And though you may never know it, you might have listened to Voron's voice on the outgoing message of a local business. She has made a side business out of recording voicemail systems for small businesses all around the country.
With her career advancing and the future looking bright, little did Voron know that she would need to tap her own coping expertise once more when, 10 years after being diagnosed with alopecia, she found herself battling ulcerative colitis.
“I’ve never felt more horrible in my life,” she says of the symptoms of the ulcerative colitis flare-up she experienced in 2007. Voron dealt with extreme pain, uncontrollable bowels, bloating, weakness, dehydration, and all of the emotional side effects of such an overwhelming autoimmune disease. “Alopecia is a piece of cake compared with colitis,” she says.
Ultimately, after a four-year struggle with ulcerative colitis, Voron opted to have her colon removed, and has since then enjoyed a relatively normal and overall healthy life. “Having my colon removed in a two-part surgery in 2011 was a carefully thought out decision that ultimately saved my life,” she says.
Sharing Her Story
Now, with two illnesses overcome, Voron’s belief that everything happens for a reason has been firmly solidified, and she’s overwhelmingly motivated to help others struggling with chronic conditions.
“Having gone through both of those things—one so physical and one cosmetic—I have a lot of stories to share,” says Voron. “Since I lost my hair, I’ve really been an advocate for overcoming obstacles and tough times in life.

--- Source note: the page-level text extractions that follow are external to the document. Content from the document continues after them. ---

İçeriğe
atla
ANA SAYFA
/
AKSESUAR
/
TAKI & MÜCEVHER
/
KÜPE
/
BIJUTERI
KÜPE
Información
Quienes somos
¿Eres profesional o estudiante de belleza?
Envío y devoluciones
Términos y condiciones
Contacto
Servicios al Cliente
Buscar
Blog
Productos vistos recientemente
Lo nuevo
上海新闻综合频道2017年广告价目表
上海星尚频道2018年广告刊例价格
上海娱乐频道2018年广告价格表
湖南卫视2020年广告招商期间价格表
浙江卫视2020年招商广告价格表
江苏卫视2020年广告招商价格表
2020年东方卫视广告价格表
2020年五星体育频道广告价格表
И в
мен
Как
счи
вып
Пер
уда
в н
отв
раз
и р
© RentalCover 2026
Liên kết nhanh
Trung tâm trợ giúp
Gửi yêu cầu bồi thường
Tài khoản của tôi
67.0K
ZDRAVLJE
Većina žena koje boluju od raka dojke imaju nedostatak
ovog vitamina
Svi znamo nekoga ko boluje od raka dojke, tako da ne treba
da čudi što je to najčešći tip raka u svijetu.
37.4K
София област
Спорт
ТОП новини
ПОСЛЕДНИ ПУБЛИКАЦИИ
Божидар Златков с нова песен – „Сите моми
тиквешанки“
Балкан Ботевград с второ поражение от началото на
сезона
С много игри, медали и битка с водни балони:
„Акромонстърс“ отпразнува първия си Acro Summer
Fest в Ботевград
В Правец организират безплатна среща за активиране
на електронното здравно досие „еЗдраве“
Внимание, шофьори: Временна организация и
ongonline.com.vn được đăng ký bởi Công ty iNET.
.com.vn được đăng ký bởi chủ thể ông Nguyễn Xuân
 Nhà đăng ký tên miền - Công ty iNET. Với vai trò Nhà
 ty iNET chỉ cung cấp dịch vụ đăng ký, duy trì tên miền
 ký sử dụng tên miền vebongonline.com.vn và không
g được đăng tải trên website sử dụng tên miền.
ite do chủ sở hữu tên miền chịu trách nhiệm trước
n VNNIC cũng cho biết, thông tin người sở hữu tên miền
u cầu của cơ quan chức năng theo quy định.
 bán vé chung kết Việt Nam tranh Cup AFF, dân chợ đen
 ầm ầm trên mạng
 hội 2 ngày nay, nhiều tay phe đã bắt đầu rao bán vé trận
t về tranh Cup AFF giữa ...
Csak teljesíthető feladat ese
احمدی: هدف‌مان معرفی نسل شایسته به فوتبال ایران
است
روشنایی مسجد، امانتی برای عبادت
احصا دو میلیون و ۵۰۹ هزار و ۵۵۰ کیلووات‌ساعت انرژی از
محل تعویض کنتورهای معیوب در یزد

I’ve always wanted to be an expert on coping and to lend my experiences to guide others,” she says.
On a daily basis, Voron’s choice to not wear a wig and leave her head bare offers up the chance to share and engage with others, all of whom, Voron has learned, have a story to tell. “Many choose to wear a wig, or to cover up their scalp, but it’s much more comfortable for me to be who I am and not to cover up,” she says. “By baring it all, it makes me more secure.”
By not wearing a wig, Voron leaves herself open to both curious strangers and those looking to connect, most often about an experience with cancer. “I started to realized that with each of these approaches, the vast majority of the time it was somebody who wanted to connect and then share their own story,” she says. “And if I just stood there for one minute, or four minutes, or sometimes 10 minutes and chatted with this person about their story—and most of the time just listened—it was the most empowering, humbling, extraordinary moment to be able to do that for that person.”
At her core, Voron feels privileged by the interactions. “I feel that I have been awarded an incredible honor to be trusted with such intensely personal stories. These encounters are the greatest gifts I have received from losing my hair.”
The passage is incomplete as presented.